Holocaust Survivor Rabbi Lazowski Inspires Choate during Yom HaShoah

Rabbi Lazowski speaking to Choate on Zoom.

Photo Courtesy of Choate Rosemary Hall

As a part of last week’s Holocaust Remembrance Day Program on April 8, Choate students, faculty, and staff met virtually with Rabbi Philip Lazowski, a renowned Rabbi within the Connecticut Jewish community and a survivor of the Holocaust, to listen to his heart-wrenching and inspirational story. A collaborative effort between Rabbi Barbara Paris and the Choate Equity and Inclusion team, the Yom HaShoah program served to educate the community about the atrocities of the Holocaust. 

Hailing from the town of Bielica, located in modern-day Belarus, Rabbi Lazowski’s hometown was stormed by the Nazis when he was 11 years old. “Words and images are powerful,” he warned. “Say something enough times, show pictures repeatedly, and people will start believing. It is imperative that this part of history is never forgotten. There are those who say the Holocaust is not true, I am living proof. I am a survivor.” 

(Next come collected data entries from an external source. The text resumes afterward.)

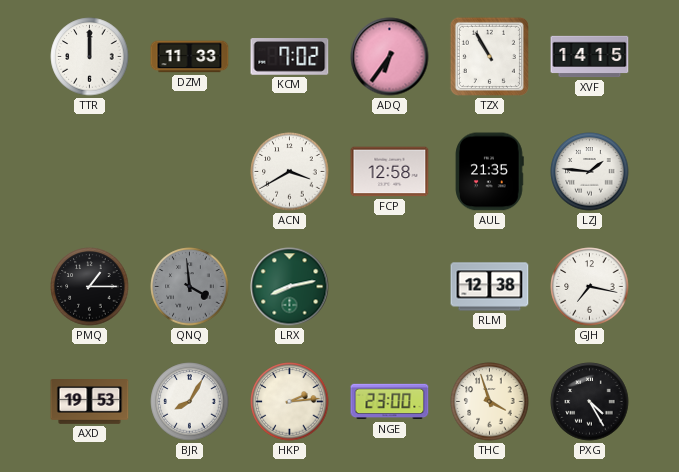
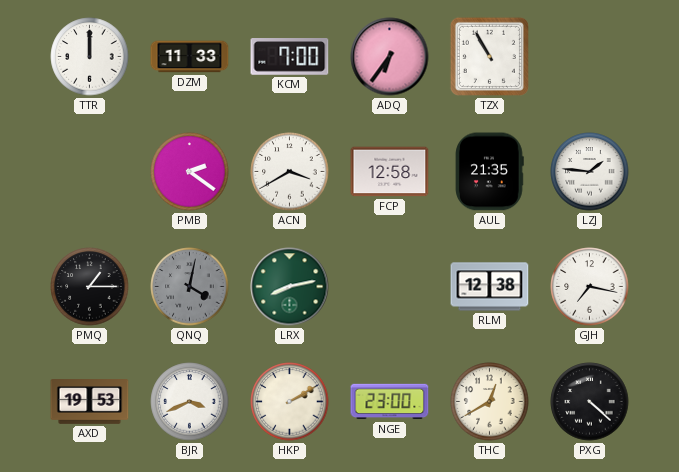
KCM: 7:02 -> 7:00
XVF: 14:15 -> none
PMB: none -> 2:21
QNQ: 3:59 -> 4:02
BJR: 8:05 -> 3:41
HKP: 2:14 -> 2:10
THC: 3:57 -> 12:40
PXG: 4:25 -> 4:22
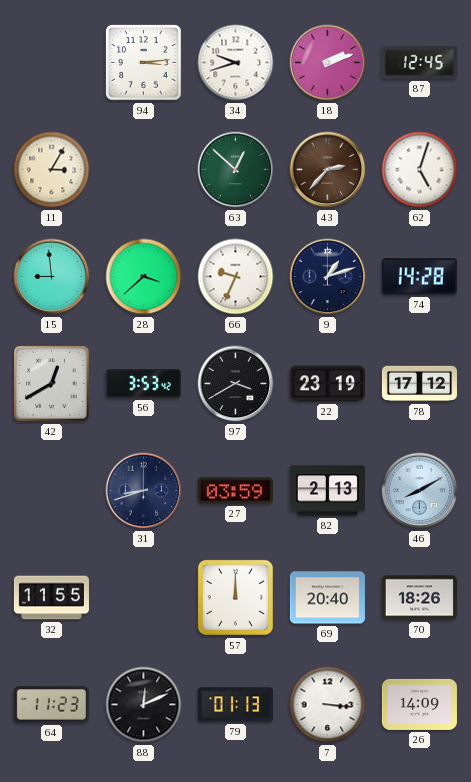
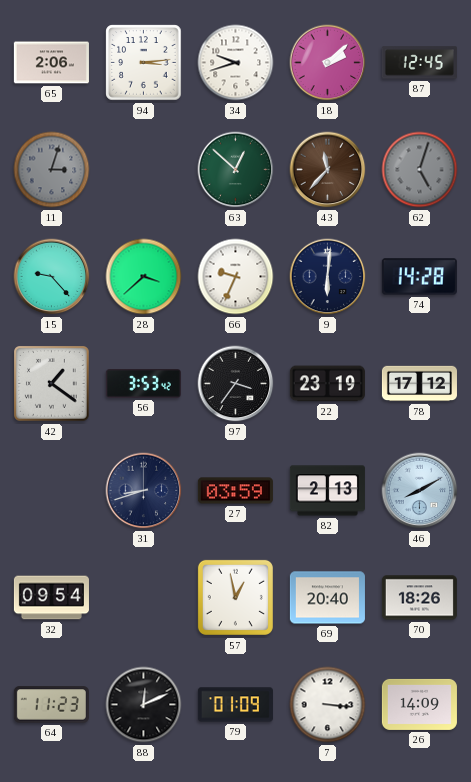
65: none -> 2:06
18: 2:12 -> 2:08
11: 3:05 -> 3:03
11 dial: cream -> grey
43: 2:37 -> 11:37
62 dial: white -> grey
15: 8:59 -> 9:23
9: 1:12 -> 6:01
42: 12:40 -> 1:21
97: 3:40 -> 3:36
32: 11:55 -> 09:54
57: 12:00 -> 12:58
79: 01:13 -> 01:09
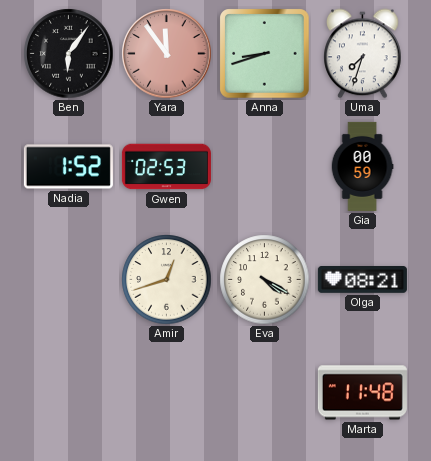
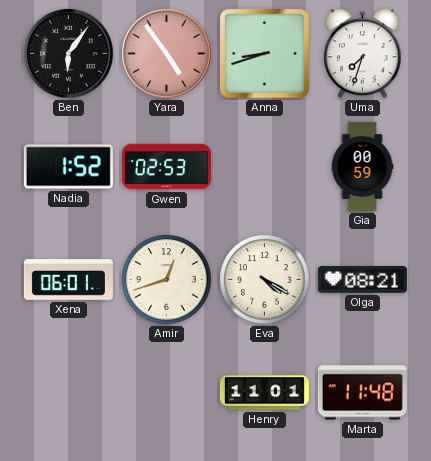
Yara: 11:54 -> 4:54
Xena: none -> 06:01
Henry: none -> 11:01
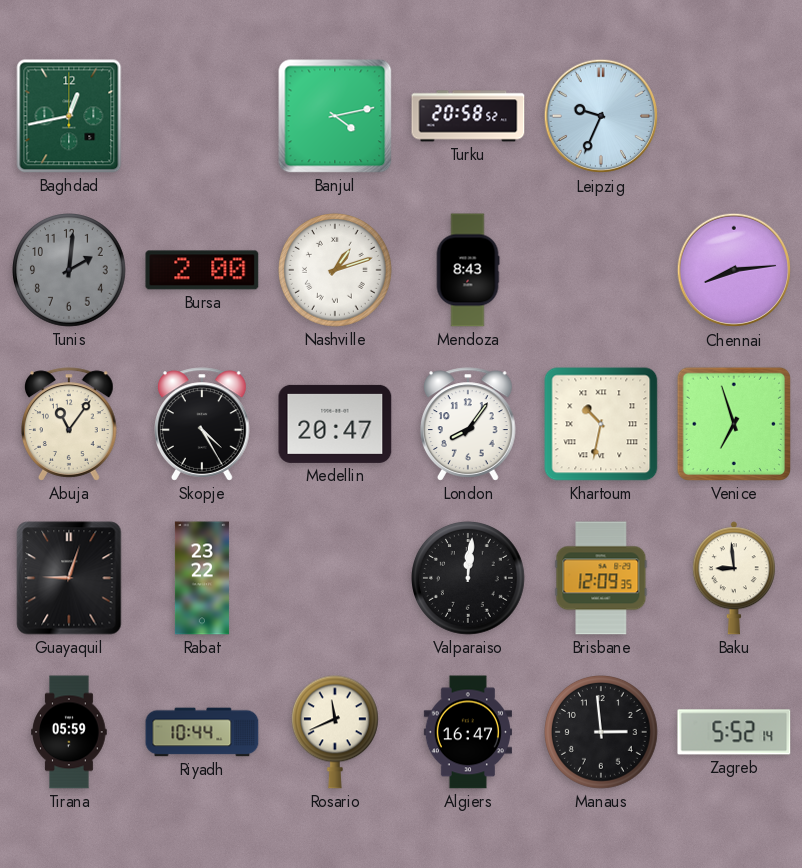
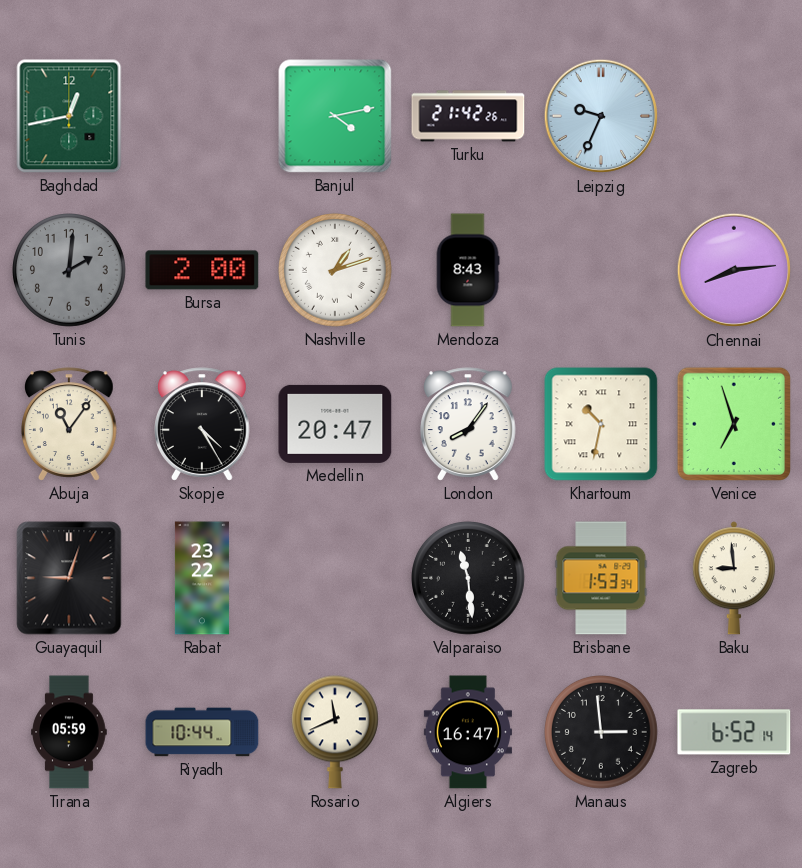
Turku: 20:58 -> 21:42
Valparaiso: 12:01 -> 11:29
Brisbane: 12:09 -> 1:53
Zagreb: 5:52 -> 6:52
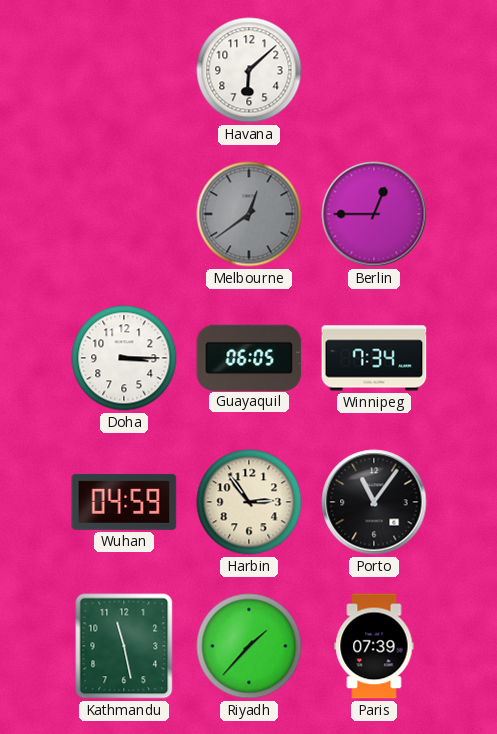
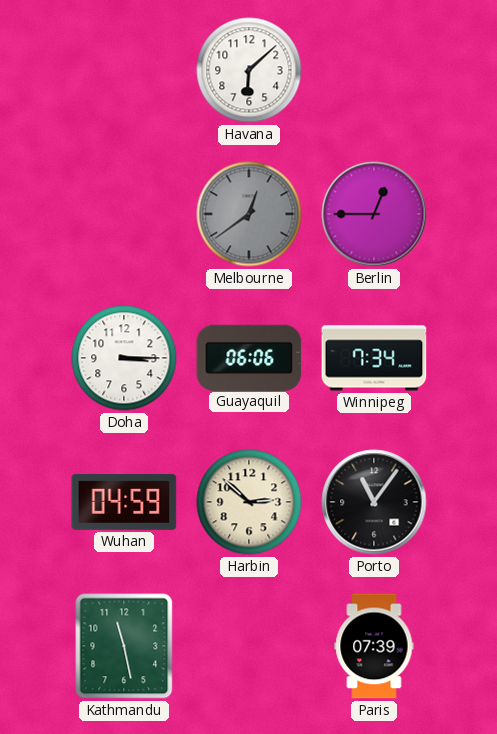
Guayaquil: 06:05 -> 06:06
Harbin: 2:54 -> 2:52
Riyadh: 1:37 -> none
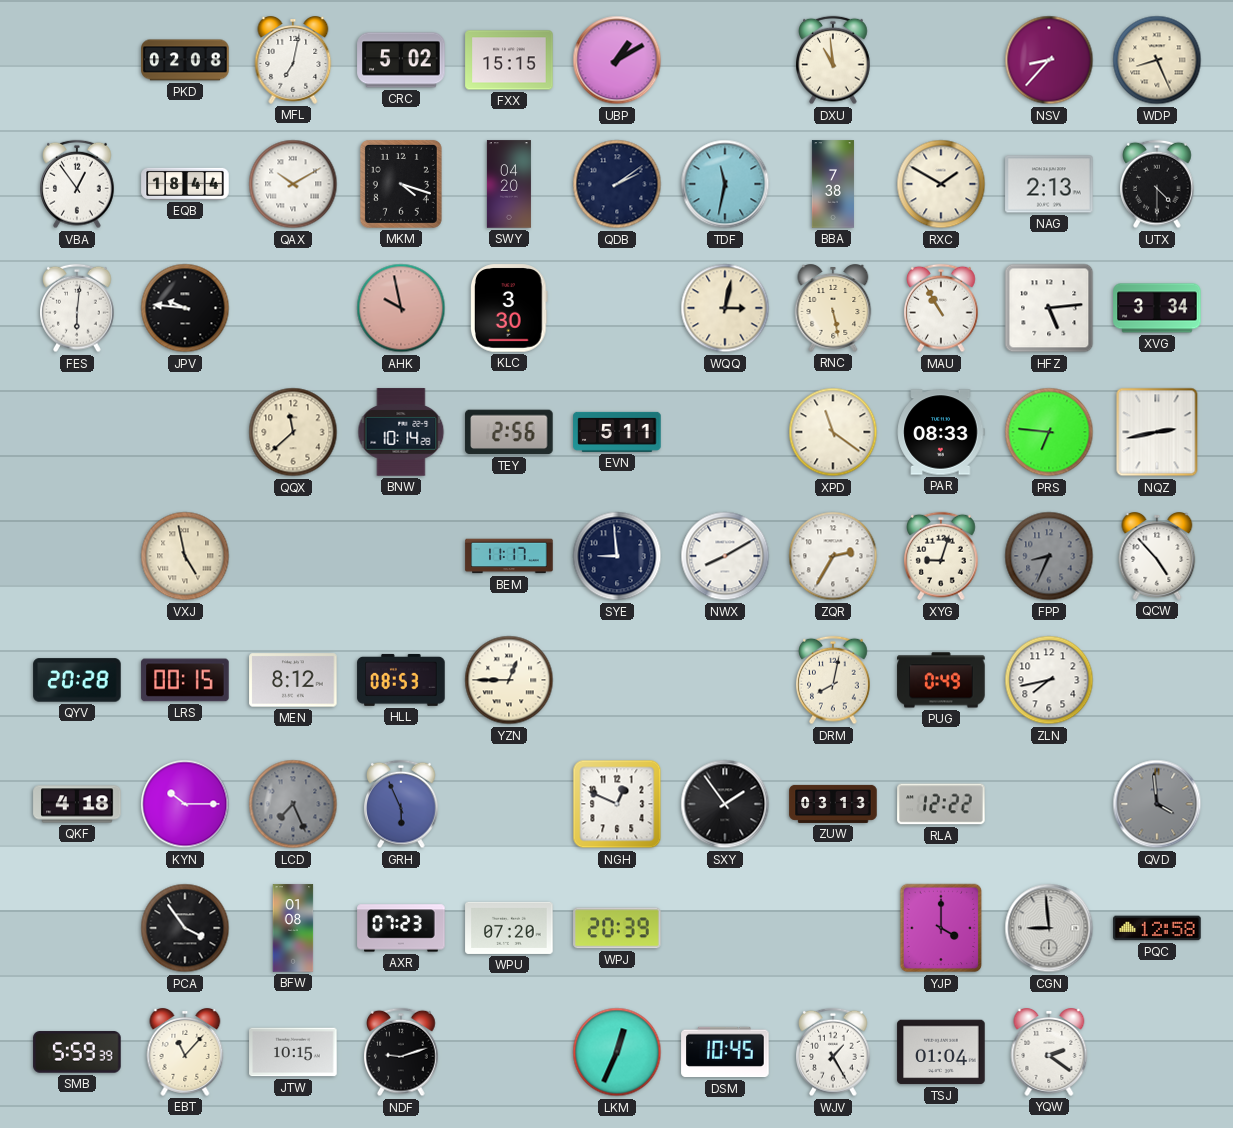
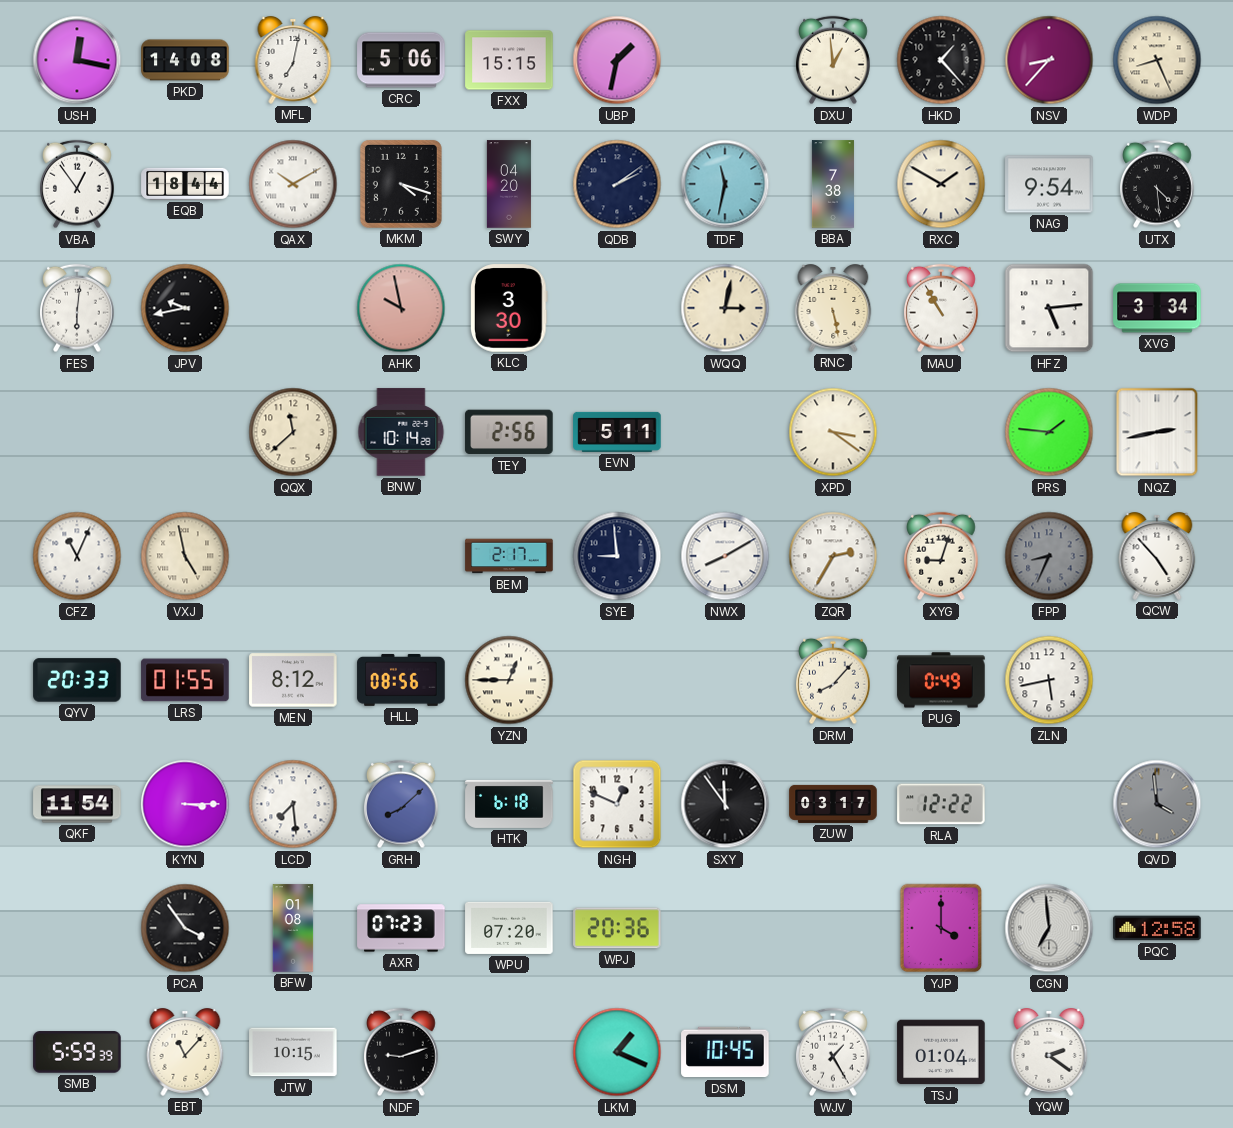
USH: none -> 12:17
PKD: 02:08 -> 14:08
CRC: 5:02 -> 5:06
UBP: 1:10 -> 1:32
DXU: 10:59 -> 12:59
HKD: none -> 1:23
NAG: 2:13 -> 9:54
UTX: 4:30 -> 4:29
JPV: 9:46 -> 9:43
XPD: 11:21 -> 3:21
PAR: 08:33 -> none
PRS: 6:46 -> 1:46
CFZ: none -> 11:04
BEM: 11:17 -> 2:17
QYV: 20:28 -> 20:33
LRS: 00:15 -> 01:55
HLL: 08:53 -> 08:56
DRM: 8:02 -> 8:07
ZLN: 7:43 -> 5:43
QKF: 4:18 -> 11:54
KYN: 10:15 -> 3:15
LCD: 7:26 -> 7:29
LCD dial: grey -> white
GRH: 5:56 -> 8:08
HTK: none -> 6:18
SXY: 1:54 -> 11:54
ZUW: 03:13 -> 03:17
WPJ: 20:39 -> 20:36
CGN: 8:59 -> 6:59
LKM: 12:34 -> 1:19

As Rabbi Lazowski told the community, a few months into the occupation of the Nazis, his family was sent to a ghetto in Zhetel. A Christian family friend alerted the Lazowskis about the Nazi execution of Jews, and his family constructed a cave to hide. During the first massacre in April 1942, the Lazowskis went into hiding. As the oldest son, Rabbi Lazowski volunteered to seal the entrance to his family’s hiding place. “As soon as I covered the cave, I tried to hide, but a Nazi spotted me,” he recalled. 

Along with a few other Jews, Rabbi Lazowski was rounded up and packed into a marketplace. There, officers divided people into two groups: those useful enough to work — including nurses and doctors — and those who would be executed. Rabbi Lazowski asked a nearby nurse who was standing with her two children if she could pretend that he was her son, and he was sent to the working group. “If you wish to be with us, you may,” she said. “If the Nazis let me live with two children, they will let me live with three.” He would eventually marry the daughter of this woman who performed the act that saved his life.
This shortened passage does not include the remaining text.